Nei giorni scorsi il sindaco di Argentera on. Monica Ciaburro, con il consulente ing. Salvatore Selleri ed il sindaco di Pietraporzio Marco Fiorenzo Frigerio, ha incontrato in Provincia il presidente Federico Borgna, per affrontare il caso singolare dei sovracanoni da riscuotere dall'Enel in base alla concessione dell'impianto di Pietraporzio che data dal 1968.

Nel 1998, allorchè si avvertiva il passaggio delle competenze della concessione e gestione dell'acqua alle Regioni, l'Enel ha cercato di “normalizzare” le condizioni abbassando unilateralmente il valore della potenza nominale della concessione.

Di conseguenza, secondo la concessione ancora in atto l'Enel avrebbe avuto il diritto di derivare una certa quantità d'acqua, ma in sede di collaudo – avvenuto guarda caso solo nel 1998, dopo ben trent'anni – sosteneva di derivare un quantitativo inferiore di acqua, per cui la potenza nominale media di concessione andava ridotta.

Poichè i canoni e i sovracanoni per l'energia elettrica sono rapportati alla potenza nominale media, e quindi ai parametri che ne conseguono, il drastico abbassamento attuato a partire dal 1° gennaio 1999 comporta una forte perdita finanziaria per tutti i Comuni facenti parte del BIM e rivieraschi, e fra questi appunto Pietraporzio e Argentera.

Malgrado l'allora Ministero dei Lavori Pubblici competente non abbia disposto l'apposito decreto autorizzativo in merito, l'Enel, forte della sua posizione e della passività di molti Comuni interessati, non recede dalla sua posizione, per cui la questione si sta trascinando fra i ricorsi.

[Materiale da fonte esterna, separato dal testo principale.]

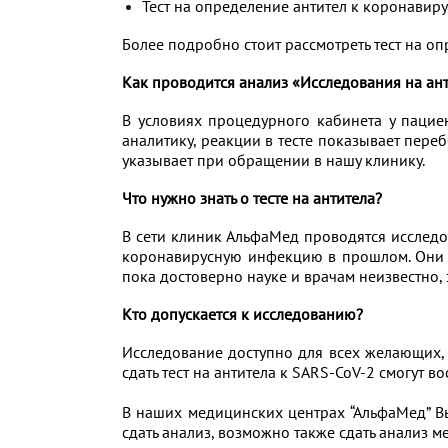
Тест на определение антител к коронавирус
Более подробно стоит рассмотреть тест на о
Как проводится анализ «Исследования на ант
В условиях процедурного кабинета у пацие
аналитику, реакции в тесте показывает пере
указывает при обращении в нашу клинику.
Что нужно знать о тесте на антитела?
В сети клиник АльфаМед проводятся исследов
коронавирусную инфекцию в прошлом. Они в
пока достоверно науке и врачам неизвестно
Кто допускается к исследованию?
Исследование доступно для всех желающих,
сдать тест на антитела к SARS-CoV-2 смогут 
В наших медицинских центрах “АльфаМед” Вы
сдать анализ, возможно также сдать анализ 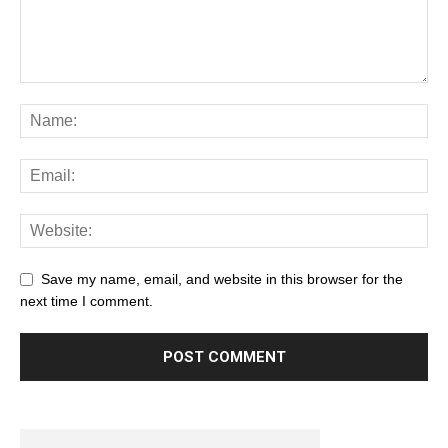
Save my name, email, and website in this browser for the
next time I comment.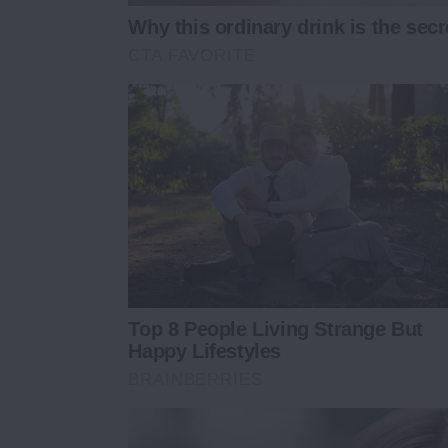
Why this ordinary drink is the secr
CTA FAVORITE
Top 8 People Living Strange But
Happy Lifestyles
BRAINBERRIES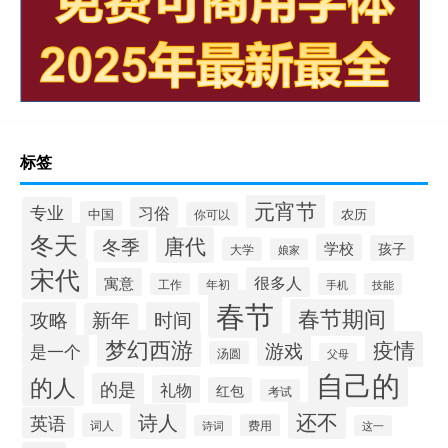
标签
元宵节
专业
习俗
中国
农历
你可以
冬天
唐代
冬季
学校
孩子
大学
娘家
宋代
很多人
寓意
工作
年初
手机
技能
春节
春节期间
攻略
时间
新年
梦幻西游
疫情
游戏
是一个
汤圆
父母
自己的
的人
的是
礼物
红包
考试
还不
诗人
英语
词人
费用
诗词
这一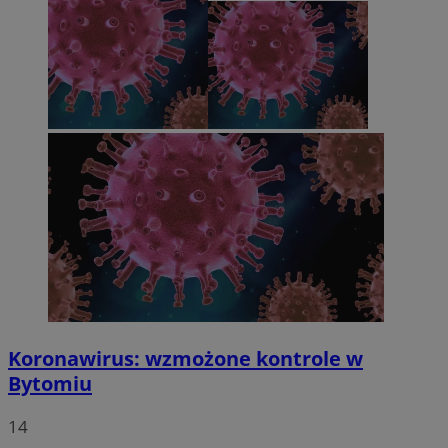
Koronawirus: wzmożone kontrole w
Bytomiu
14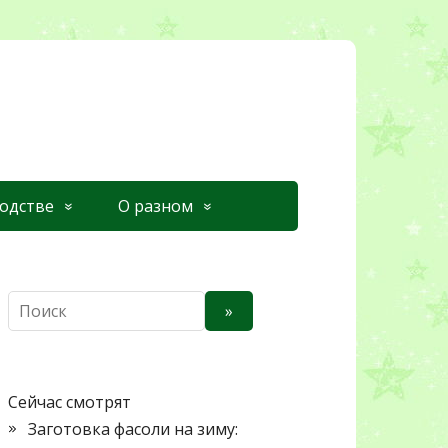
одстве
О разном
П
»
о
и
с
к
Сейчас смотрят
Заготовка фасоли на зиму: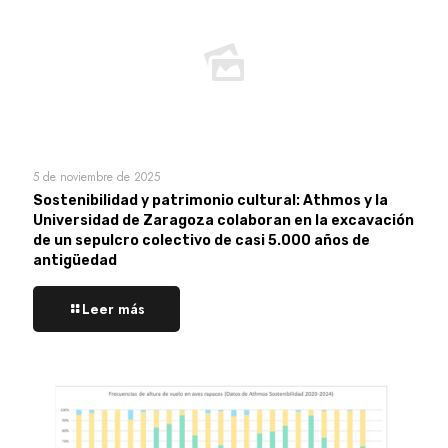
5 de noviembre de 2025
Sostenibilidad y patrimonio cultural: Athmos y la
Universidad de Zaragoza colaboran en la excavación
de un sepulcro colectivo de casi 5.000 años de
antigüedad
Leer más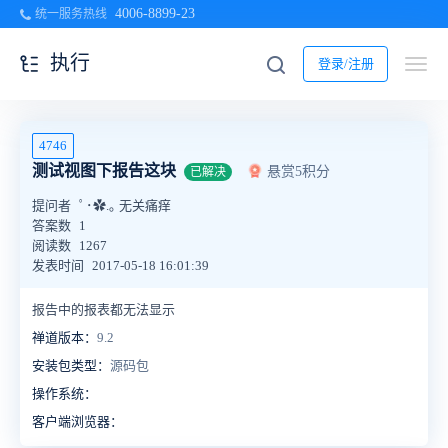
4006-8899-23
统一服务热线
执行
登录/注册
4746
测试视图下报告这块
悬赏5积分
已解决
提问者
ﾟ･✿.｡ 无关痛痒
答案数
1
阅读数
1267
发表时间
2017-05-18 16:01:39
报告中的报表都无法显示
禅道版本：
9.2
安装包类型：
源码包
操作系统：
客户端浏览器：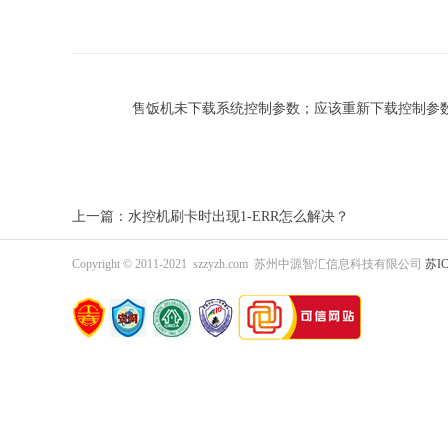
售饭机未下载系统控制参数；应该重新下载控制参
上一篇：水控机刷卡时出现1-ERR怎么解决？
Copyright © 2011-2021 szzyzh.com 苏州中源智汇信息科技有限公司
苏IC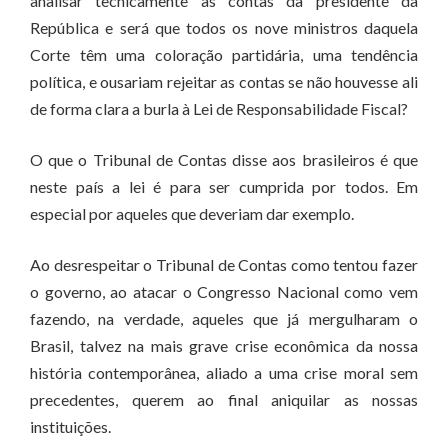
analisar tecnicamente as contas da presidente da
República e será que todos os nove ministros daquela
Corte têm uma coloração partidária, uma tendência
política, e ousariam rejeitar as contas se não houvesse ali
de forma clara a burla à Lei de Responsabilidade Fiscal?
O que o Tribunal de Contas disse aos brasileiros é que
neste país a lei é para ser cumprida por todos. Em
especial por aqueles que deveriam dar exemplo.
Ao desrespeitar o Tribunal de Contas como tentou fazer
o governo, ao atacar o Congresso Nacional como vem
fazendo, na verdade, aqueles que já mergulharam o
Brasil, talvez na mais grave crise econômica da nossa
história contemporânea, aliado a uma crise moral sem
precedentes, querem ao final aniquilar as nossas
instituições.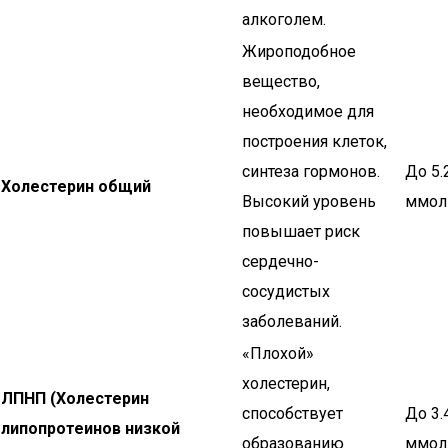
алкоголем.
Жироподобное
вещество,
необходимое для
построения клеток,
синтеза гормонов.
До 5.
Холестерин общий
Высокий уровень
ммол
повышает риск
сердечно-
сосудистых
заболеваний.
«Плохой»
холестерин,
ЛПНП (Холестерин
способствует
До 3.
липопротеинов низкой
образованию
ммол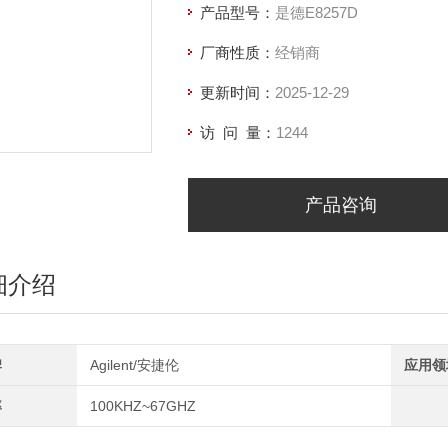
产品型号：
是德E8257D
厂商性质：
经销商
更新时间：
2025-12-29
访 问 量：
1244
产品咨询
细介绍
牌
Agilent/安捷伦
应用领
率
100KHZ~67GHZ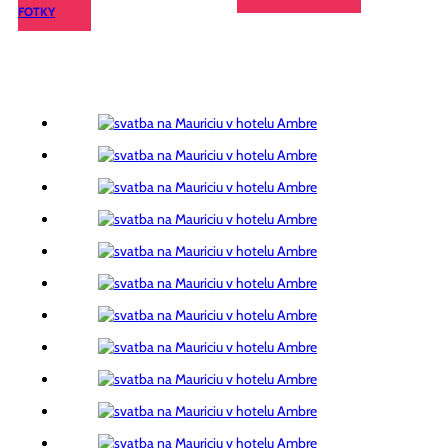
FOTKY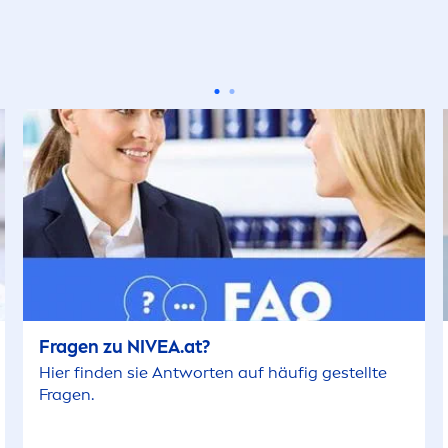
Fragen zu
NIVEA
.at?
Hier finden sie Antworten auf häufig gestellte
Fragen.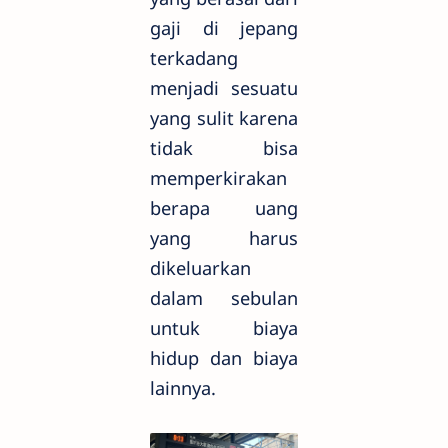
gaji di jepang
terkadang
menjadi sesuatu
yang sulit karena
tidak bisa
memperkirakan
berapa uang
yang harus
dikeluarkan
dalam sebulan
untuk biaya
hidup dan biaya
lainnya.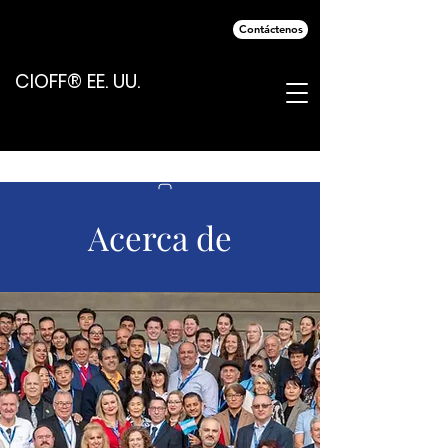
Contáctenos
CIOFF® EE. UU.
Acerca de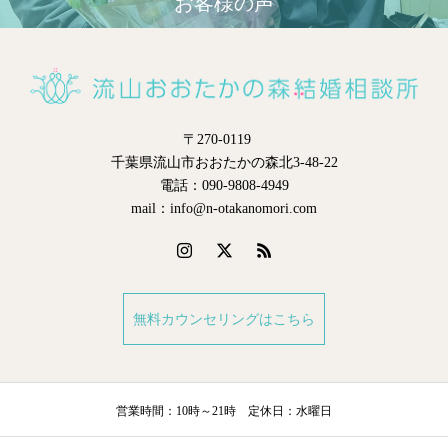
お客様の声
〒270-0119
千葉県流山市おおたかの森北3-48-22
電話：090-9808-4949
mail：info@n-otakanomori.com
無料カウンセリングはこちら
営業時間：10時～21時 定休日：水曜日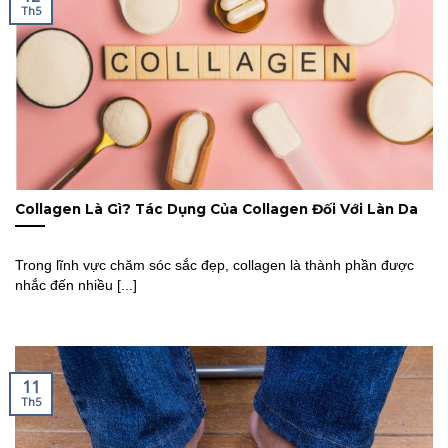
Th5
Collagen Là Gì? Tác Dụng Của Collagen Đối Với Làn Da
Trong lĩnh vực chăm sóc sắc đẹp, collagen là thành phần được
nhắc đến nhiều [...]
11
Th5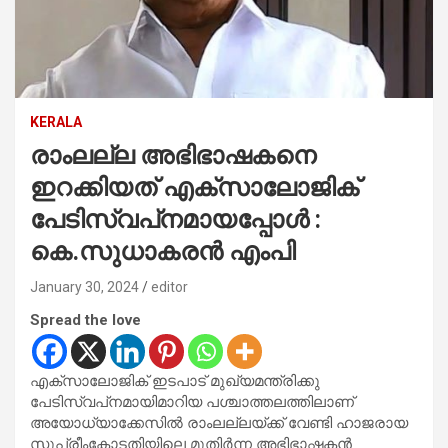
KERALA
രാംലല്ല അഭിഭാഷകനെ
ഇറക്കിയത് എക്‌സാലോജിക്
പേടിസ്വപ്‌നമായപ്പോള്‍ :
കെ.സുധാകരന്‍ എംപി
January 30, 2024
editor
Spread the love
എക്‌സാലോജിക് ഇടപാട് മുഖ്യമന്ത്രിക്കു
പേടിസ്വപ്‌നമായിമാറിയ പശ്ചാത്തലത്തിലാണ്
അയോധ്യാക്കേസില്‍ രാംലല്ലയ്ക്ക് വേണ്ടി ഹാജരായ
സുപ്രീംകോടതിയിലെ മുതിര്‍ന്ന അഭിഭാഷകന്‍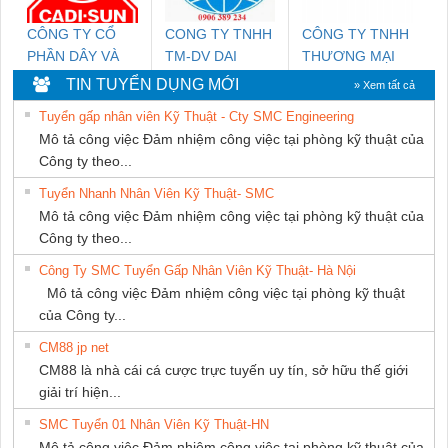
CÔNG TY CỔ
CONG TY TNHH
CÔNG TY TNHH
PHẦN DÂY VÀ
TM-DV DAI
THƯƠNG MẠI
CÁP ĐIỆN
DONG THANH
DỊCH VỤ KỸ
TIN TUYỂN DỤNG MỚI
» Xem tất cả
THƯỢNG ĐÌNH
THUẬT ĐIỆN CƠ
Tuyển gấp nhân viên Kỹ Thuật - Cty SMC Engineering
GIA HƯNG
Mô tả công việc Đảm nhiệm công việc tại phòng kỹ thuật của
PHÁT
Công ty theo...
Tuyển Nhanh Nhân Viên Kỹ Thuật- SMC
Mô tả công việc Đảm nhiệm công việc tại phòng kỹ thuật của
Công ty theo...
Công Ty SMC Tuyển Gấp Nhân Viên Kỹ Thuật- Hà Nội
Mô tả công việc Đảm nhiệm công việc tại phòng kỹ thuật
của Công ty...
CM88 jp net
CM88 là nhà cái cá cược trực tuyến uy tín, sở hữu thế giới
giải trí hiện...
SMC Tuyển 01 Nhân Viên Kỹ Thuật-HN
Mô tả công việc Đảm nhiệm công việc tại phòng kỹ thuật của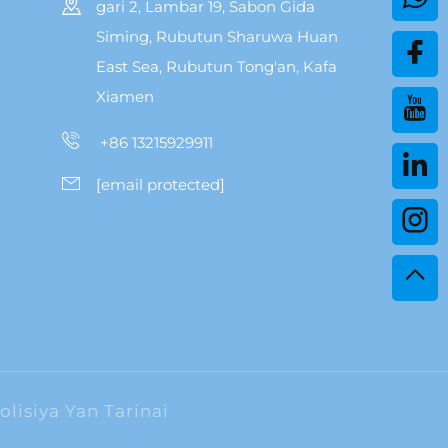
gari 2, Lambar 19, Sabon Gida
Siming, Rubutun Sharuwa Huan
East Sea, Rubutun Tong'an, Kafa
Xiamen
+86 13215929911
[email protected]
olisiya Yan Tarinai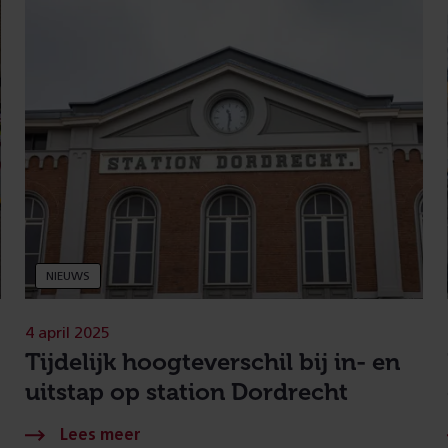
NIEUWS
4 april 2025
Tijdelijk hoogteverschil bij in- en
uitstap op station Dordrecht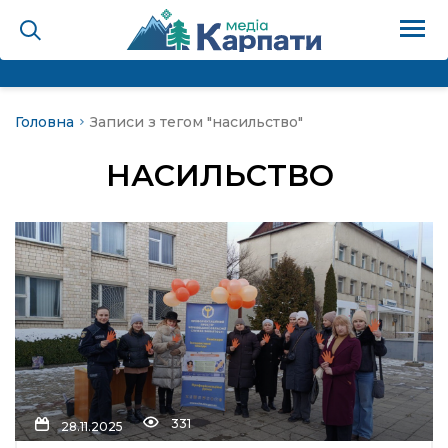
Головна
Записи з тегом "насильство"
на
НАСИЛЬСТВО
Карпати: голос гірського
мадах
 знати
лля
опит холєра, шо вповідає
331
28.11.2025
а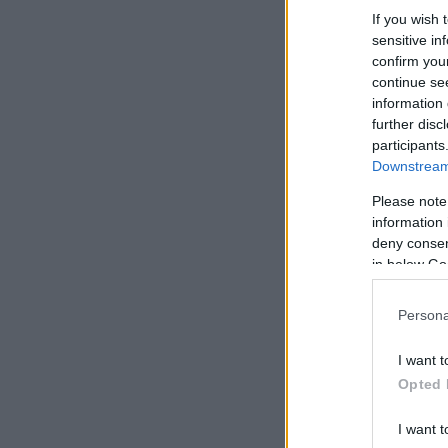
If you wish 
sensitive in
confirm you
continue se
information 
further disc
participants
Downstream 
Please note
information 
deny consent
in below Go
Persona
I want t
Opted 
I want t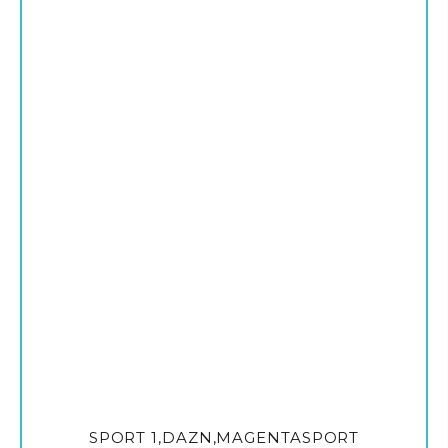
SPORT 1,DAZN,MAGENTASPORT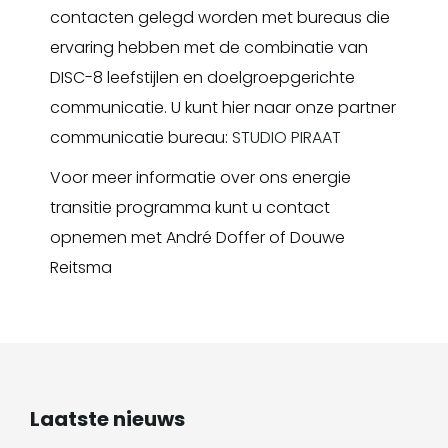
contacten gelegd worden met bureaus die
ervaring hebben met de combinatie van
DISC-8 leefstijlen en doelgroepgerichte
communicatie. U kunt hier naar onze partner
communicatie bureau:
STUDIO PIRAAT
Voor meer informatie over ons energie
transitie programma kunt u contact
opnemen met André Doffer of Douwe
Reitsma
Laatste nieuws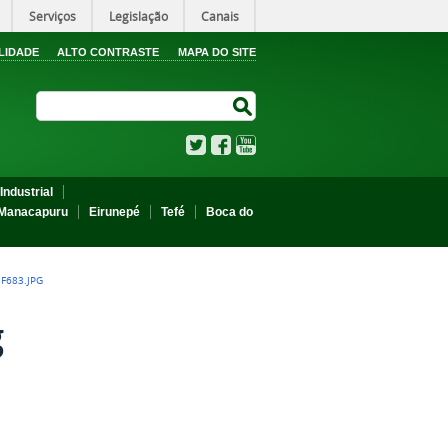
Serviços
Legislação
Canais
LIDADE
ALTO CONTRASTE
MAPA DO SITE
Search Site
Search Site
Twitter
Facebook
YouTube
Industrial
Manacapuru
Eirunepé
Tefé
Boca do
F683.JPG
g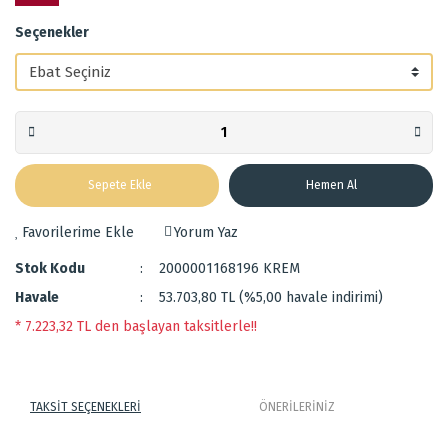
Seçenekler
Sepete Ekle
Hemen Al
Yorum Yaz
Stok Kodu
2000001168196 KREM
Havale
53.703,80 TL (%5,00 havale indirimi)
* 7.223,32 TL den başlayan taksitlerle!!
TAKSİT SEÇENEKLERİ
ÖNERİLERİNİZ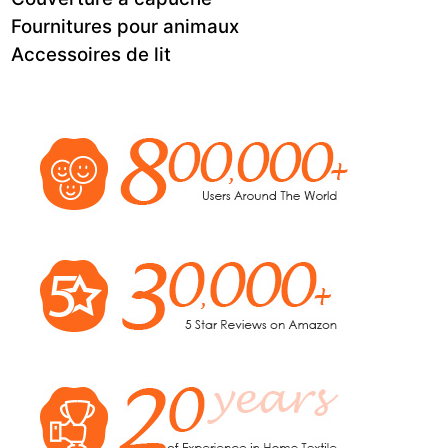
Fournitures pour animaux
Accessoires de lit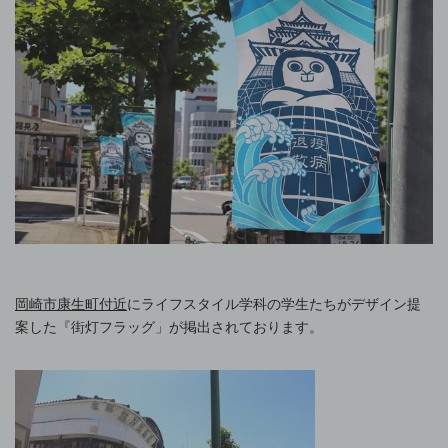
岡崎市康生町付近
にライフスタイル学科の学生たちがデザイン提
案した『街灯フラッグ」が掲出されております。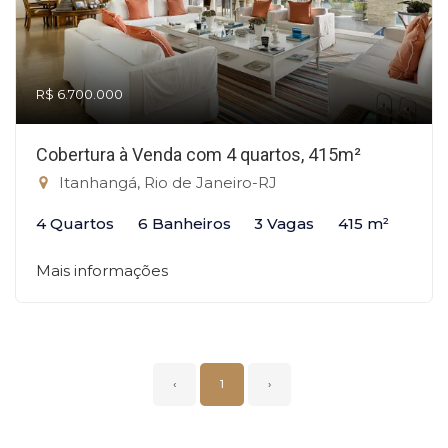
R$ 6.700.000
Cobertura à Venda com 4 quartos, 415m²
Itanhangá, Rio de Janeiro-RJ
4 Quartos
6 Banheiros
3 Vagas
415 m²
Mais informações
‹
1
›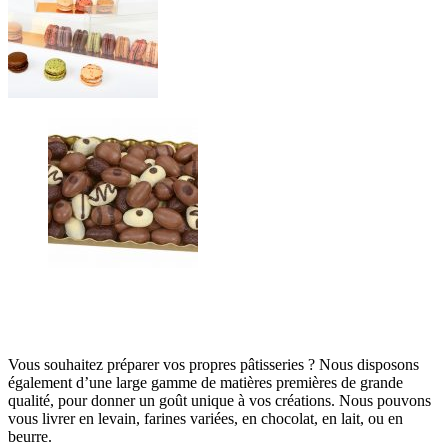
Vous souhaitez préparer vos propres pâtisseries ? Nous disposons
également d’une large gamme de matières premières de grande
qualité, pour donner un goût unique à vos créations. Nous pouvons
vous livrer en levain, farines variées, en chocolat, en lait, ou en
beurre.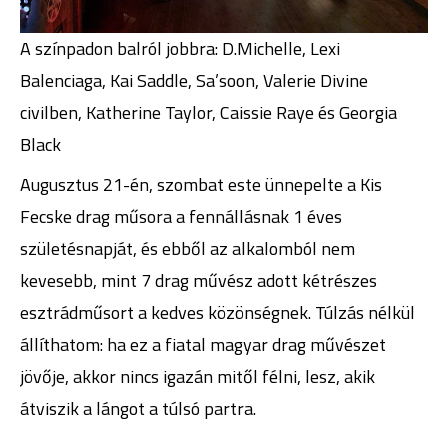
A színpadon balról jobbra: D.Michelle, Lexi
Balenciaga, Kai Saddle, Sa’soon, Valerie Divine
civilben, Katherine Taylor, Caissie Raye és Georgia
Black
Augusztus 21-én, szombat este ünnepelte a Kis
Fecske drag műsora a fennállásnak 1 éves
születésnapját, és ebből az alkalomból nem
kevesebb, mint 7 drag művész adott kétrészes
esztrádműsort a kedves közönségnek. Túlzás nélkül
állíthatom: ha ez a fiatal magyar drag művészet
jövője, akkor nincs igazán mitől félni, lesz, akik
átviszik a lángot a túlsó partra.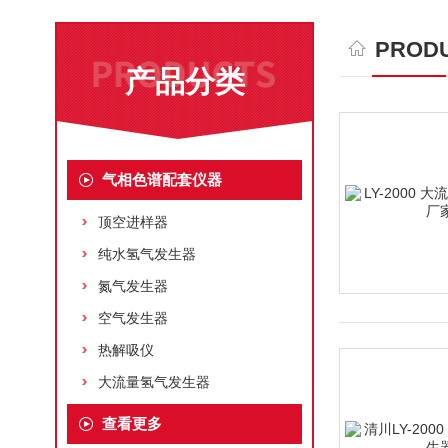
PRODU
产品分类
气相色谱配套仪器
顶空进样器
纯水氢气发生器
氮气发生器
空气发生器
热解吸仪
大流量氢气发生器
查看更多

L'on. Ciaburro, l'ing. Selleri e il sindaco di Pietraporzio Frigerio hanno contestato in maniera documentata la posizione e le giustificazioni dell'Enel, e hanno chiesto al presidente Borgna di adoperarsi autorevolmente per ottenere un incontro in Provincia con la concessionaria Enel per esaminare la situazione dell'impianto di Pietraporzio e rivedere la decisione della concessionaria, al fine di rivalutare finanziariamente, com'è obiettivamente riscontrabile, i sovracanoni spettanti ai Comuni e alla stessa Provincia.

Tale situazione è certamente riscontrabile in moltissime altre realtà piemontesi ove vi sono centrali idroelettriche. Pertanto sia il Presidente Borgna sia il sindaco On. Ciaburro, provvederanno a far si che si possa aprire un tavolo regionale che coinvolga tutti i comuni interessati a tale problematica.

Ciò si rende necessario sia per un principio di equità da parte delle aziende produttrici di energia, sia verso i cittadini dei comuni che hanno sui loro territori centrali idroelettriche.